Urinary
calcium and
magnesium wasting is a characteristic feature of
metabolic acidosis, and this study focused on the role of the thick ascending limb of Henle's loop in
metabolic acidosis-induced
hypercalciuria and hypermagnesiuria because thick ascending limb is an important site of paracellular
calcium and
magnesium reabsorption. Male Sprague-Dawley rats were used to determine the effects of
acid loading (by adding NH4Cl, 7.2 mmol/220 g body wt/day to food slurry for 7 days) on renal expression of
claudins and then to evaluate whether the results were reversed by antagonizing
calcium-sensing receptor (using NPS-2143). At the end of each animal experiment, the kidneys were harvested for immunoblotting, immunofluorescence microscopy, and quantitative PCR (qPCR) analysis of
claudins and the
calcium-sensing receptor. As expected, NH4Cl loading lowered urinary pH and increased excretion of urinary
calcium and
magnesium. In NH4Cl-loaded rats, renal
protein and
mRNA expression of
claudin-16, and claudin-19, were decreased compared with controls. However,
claudin-14 protein and
mRNA increased in NH4Cl-loaded rats. Consistently, the
calcium-sensing receptor protein and
mRNA were up-regulated in NH4Cl-loaded rats. All these changes were reversed by NPS-2143 coadministration and were confirmed using immunofluorescence microscopy.

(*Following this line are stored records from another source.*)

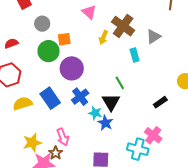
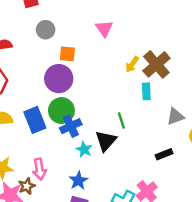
brown cross: (123, 26) -> (156, 64), moved
yellow arrow: (103, 37) -> (132, 64), moved
gray triangle: (154, 37) -> (175, 116), moved
green circle: (49, 51) -> (61, 111), moved
purple circle: (72, 68) -> (59, 79), moved
blue star: (105, 123) -> (78, 181), moved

Hypercalciuria and hypermagnesiuria in NH4Cl-loaded rats were significantly ameliorated by NPS-2143 coadministration as well. We conclude that in
metabolic acidosis,
claudin-16 and claudin-19 in the thick ascending limb are down-regulated to produce
hypercalciuria and hypermagnesiuria via the
calcium-sensing receptor.NEW & NOTEWORTHY This study found that the thick ascending limb of Henle's loop is involved in the mechanisms of
hypercalciuria and hypermagnesiuria in
metabolic acidosis. Specifically, expression of
claudin-16/19 and
claudin-14 was altered via up-regulation of
calcium-sensing receptor in NH4Cl-induced
metabolic acidosis. Our novel findings contribute to understanding the regulatory role of paracellular
tight junction proteins in the thick ascending limb.